Saved data entries
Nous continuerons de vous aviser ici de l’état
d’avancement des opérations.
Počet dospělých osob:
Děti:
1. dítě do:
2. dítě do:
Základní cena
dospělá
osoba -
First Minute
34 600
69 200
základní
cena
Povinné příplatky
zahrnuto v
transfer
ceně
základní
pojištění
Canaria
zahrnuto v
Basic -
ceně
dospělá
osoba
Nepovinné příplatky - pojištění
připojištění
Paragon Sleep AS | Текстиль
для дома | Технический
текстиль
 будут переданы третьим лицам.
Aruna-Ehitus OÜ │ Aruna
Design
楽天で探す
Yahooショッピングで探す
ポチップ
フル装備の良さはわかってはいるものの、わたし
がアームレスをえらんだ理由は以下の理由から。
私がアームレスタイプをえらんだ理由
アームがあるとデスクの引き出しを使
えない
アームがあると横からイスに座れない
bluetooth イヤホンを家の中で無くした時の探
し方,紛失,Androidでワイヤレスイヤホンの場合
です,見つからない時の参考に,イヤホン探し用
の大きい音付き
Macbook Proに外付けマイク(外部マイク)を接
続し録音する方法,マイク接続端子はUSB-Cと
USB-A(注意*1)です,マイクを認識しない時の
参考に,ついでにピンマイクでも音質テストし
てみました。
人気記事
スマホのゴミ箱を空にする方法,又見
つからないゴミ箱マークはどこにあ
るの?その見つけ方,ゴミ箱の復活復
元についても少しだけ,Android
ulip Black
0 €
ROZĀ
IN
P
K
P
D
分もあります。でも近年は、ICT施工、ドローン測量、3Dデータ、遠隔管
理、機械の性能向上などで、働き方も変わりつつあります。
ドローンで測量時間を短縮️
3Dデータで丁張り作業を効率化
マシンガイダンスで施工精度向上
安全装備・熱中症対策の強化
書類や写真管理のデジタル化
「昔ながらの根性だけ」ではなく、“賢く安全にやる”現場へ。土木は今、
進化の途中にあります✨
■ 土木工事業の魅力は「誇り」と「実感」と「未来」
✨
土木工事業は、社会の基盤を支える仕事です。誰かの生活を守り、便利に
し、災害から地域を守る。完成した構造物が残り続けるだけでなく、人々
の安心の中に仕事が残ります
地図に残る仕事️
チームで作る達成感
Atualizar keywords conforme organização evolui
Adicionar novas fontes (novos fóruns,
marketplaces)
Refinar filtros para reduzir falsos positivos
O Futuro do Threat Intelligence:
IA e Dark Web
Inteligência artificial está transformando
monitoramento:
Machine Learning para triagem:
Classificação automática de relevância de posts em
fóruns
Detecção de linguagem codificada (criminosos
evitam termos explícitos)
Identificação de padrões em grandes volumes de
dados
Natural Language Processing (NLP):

● Exercise brief: Write out word for word every line from the one containing "書類や写真管理のデジタル化" through the last line of the data, and no other line.

● The completed task:
書類や写真管理のデジタル化
「昔ながらの根性だけ」ではなく、“賢く安全にやる”現場へ。土木は今、
進化の途中にあります✨
■ 土木工事業の魅力は「誇り」と「実感」と「未来」
✨
土木工事業は、社会の基盤を支える仕事です。誰かの生活を守り、便利に
し、災害から地域を守る。完成した構造物が残り続けるだけでなく、人々
の安心の中に仕事が残ります
地図に残る仕事️
チームで作る達成感
Atualizar keywords conforme organização evolui
Adicionar novas fontes (novos fóruns,
marketplaces)
Refinar filtros para reduzir falsos positivos
O Futuro do Threat Intelligence:
IA e Dark Web
Inteligência artificial está transformando
monitoramento:
Machine Learning para triagem:
Classificação automática de relevância de posts em
fóruns
Detecção de linguagem codificada (criminosos
evitam termos explícitos)
Identificação de padrões em grandes volumes de
dados
Natural Language Processing (NLP):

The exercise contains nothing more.